Trump’s latest announcement contradicts reports that the president was considering issuing an executive order to overturn Obama’s 2014 order. A draft of the potential order circulated in Washington over the weekend, according to the Washington Post. It included possible exemptions to allow adoption agencies and groups with federal funding to deny services to LGBTQ Americans according to their beliefs.
White House press secretary Sean Spicer declined to comment on such an order during Monday’s press briefing.
“I’m not getting ahead of the executive orders that we may or may not issue. There is a lot of executive orders, a lot of things that the president has talked about and will continue to fulfill, but we have nothing on that front now,” Spicer said.

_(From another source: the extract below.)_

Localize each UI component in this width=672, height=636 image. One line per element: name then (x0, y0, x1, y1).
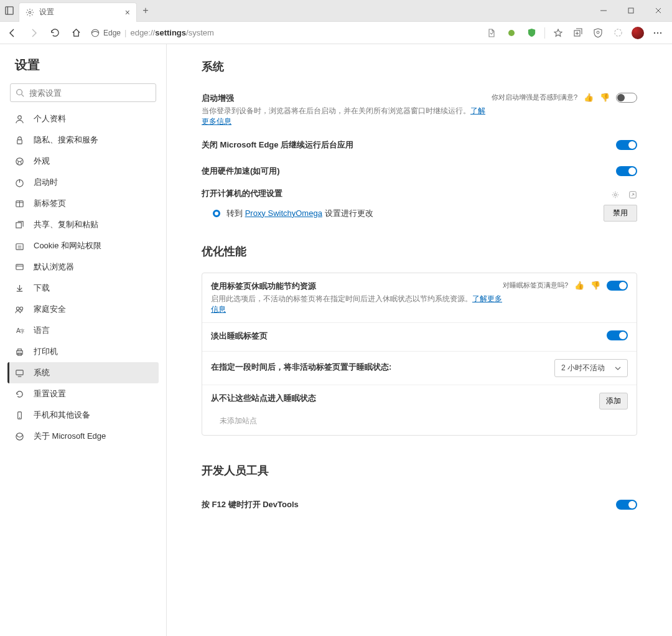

The backing of these protections is surprising for Trump given the track record of his stances on LGBTQ rights. In addition to his long-standing opposition of marriage equality, Trump also supports North Carolina’s HB2, which prohibits people from using bathrooms that don’t correspond with their gender assigned at birth.
Trump’s Vice President Mike Pence has a stronger history of anti-LGBTQ policy and rhetoric as governor of Indiana, notably for his initially-discriminatory religious freedom law, and his views on marriage equality and bathroom bills, which mirror Trump’s.
“Claiming ally status for not overturning the progress of your predecessor is a rather low bar…,” Chad Griffin, president of the Human Rights Campaign, said in a statement. “Donald Trump has left the key question unanswered—will he commit to opposing any executive actions that allow government employees, taxpayer-funded organizations or even companies to discriminate?”